◆ **Work item**: Your reply must be the number of lines in the entries that hold the word "Vert", and nothing else.

Records provided section start

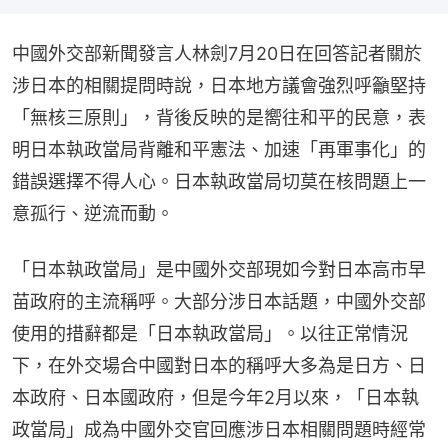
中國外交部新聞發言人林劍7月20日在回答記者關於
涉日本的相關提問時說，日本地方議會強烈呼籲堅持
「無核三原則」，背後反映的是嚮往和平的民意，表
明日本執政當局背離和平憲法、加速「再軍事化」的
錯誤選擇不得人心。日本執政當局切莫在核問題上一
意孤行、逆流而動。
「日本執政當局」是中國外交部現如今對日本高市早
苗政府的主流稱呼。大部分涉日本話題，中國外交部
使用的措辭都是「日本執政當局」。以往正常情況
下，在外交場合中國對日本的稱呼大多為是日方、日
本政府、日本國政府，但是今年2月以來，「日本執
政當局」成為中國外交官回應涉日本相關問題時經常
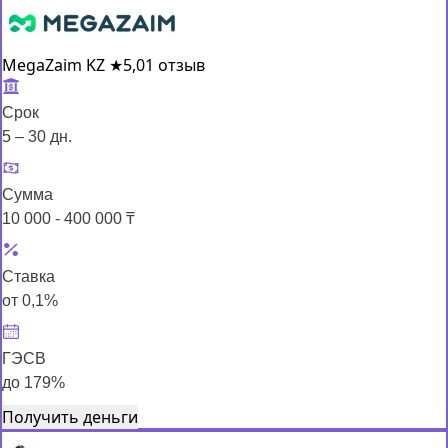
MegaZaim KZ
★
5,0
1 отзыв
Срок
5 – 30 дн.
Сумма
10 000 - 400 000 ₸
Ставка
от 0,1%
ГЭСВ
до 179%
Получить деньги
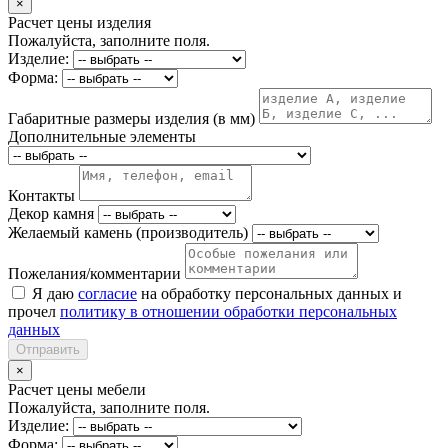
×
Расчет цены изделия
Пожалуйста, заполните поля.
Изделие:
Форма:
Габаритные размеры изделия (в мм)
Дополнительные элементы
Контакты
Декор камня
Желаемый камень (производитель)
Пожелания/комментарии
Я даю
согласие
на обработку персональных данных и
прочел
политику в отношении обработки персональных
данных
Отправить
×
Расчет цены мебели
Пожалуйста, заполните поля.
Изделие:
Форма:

Records provided section end
Records provided section start

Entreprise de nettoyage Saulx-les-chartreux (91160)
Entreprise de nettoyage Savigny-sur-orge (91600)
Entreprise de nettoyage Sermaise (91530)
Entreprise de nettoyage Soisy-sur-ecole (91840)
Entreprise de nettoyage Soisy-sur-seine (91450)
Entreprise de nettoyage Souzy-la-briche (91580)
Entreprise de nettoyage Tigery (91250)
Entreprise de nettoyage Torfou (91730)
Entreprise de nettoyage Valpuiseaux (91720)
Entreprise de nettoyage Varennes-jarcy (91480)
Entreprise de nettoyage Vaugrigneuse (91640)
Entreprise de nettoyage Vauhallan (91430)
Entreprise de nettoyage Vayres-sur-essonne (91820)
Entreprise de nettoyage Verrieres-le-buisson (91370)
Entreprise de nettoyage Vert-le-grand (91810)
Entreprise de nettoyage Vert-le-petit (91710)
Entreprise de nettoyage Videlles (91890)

Records provided section end
Records provided section start

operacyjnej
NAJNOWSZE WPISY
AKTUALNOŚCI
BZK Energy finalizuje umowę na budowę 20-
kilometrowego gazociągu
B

Records provided section end

◆ **Written reply**: 2